The answer is a single number: the count of lines below in which the word "Clay" appears.

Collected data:

________

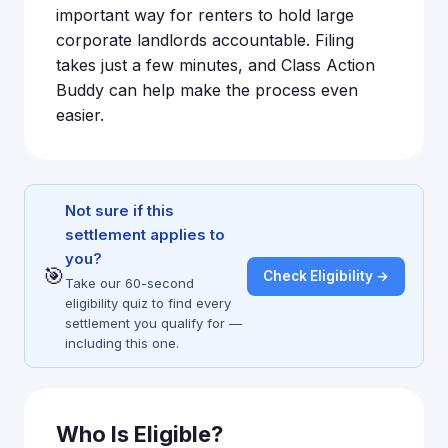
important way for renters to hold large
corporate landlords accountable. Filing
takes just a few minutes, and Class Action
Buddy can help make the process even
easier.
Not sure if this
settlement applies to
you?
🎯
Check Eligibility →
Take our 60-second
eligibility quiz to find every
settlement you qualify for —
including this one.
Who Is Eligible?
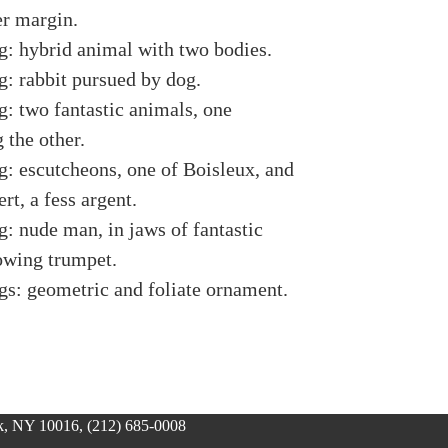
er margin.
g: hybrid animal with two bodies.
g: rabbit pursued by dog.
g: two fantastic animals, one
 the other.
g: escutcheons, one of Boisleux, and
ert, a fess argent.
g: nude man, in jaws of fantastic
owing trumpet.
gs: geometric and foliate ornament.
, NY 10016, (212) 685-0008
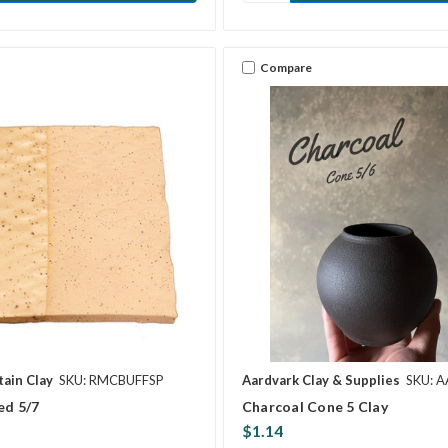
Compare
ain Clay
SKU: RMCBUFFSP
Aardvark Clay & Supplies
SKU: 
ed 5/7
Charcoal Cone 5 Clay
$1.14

________

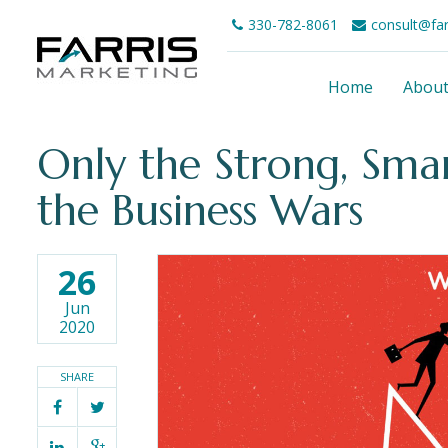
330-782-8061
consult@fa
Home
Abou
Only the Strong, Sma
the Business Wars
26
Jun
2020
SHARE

________

### Problem solution
3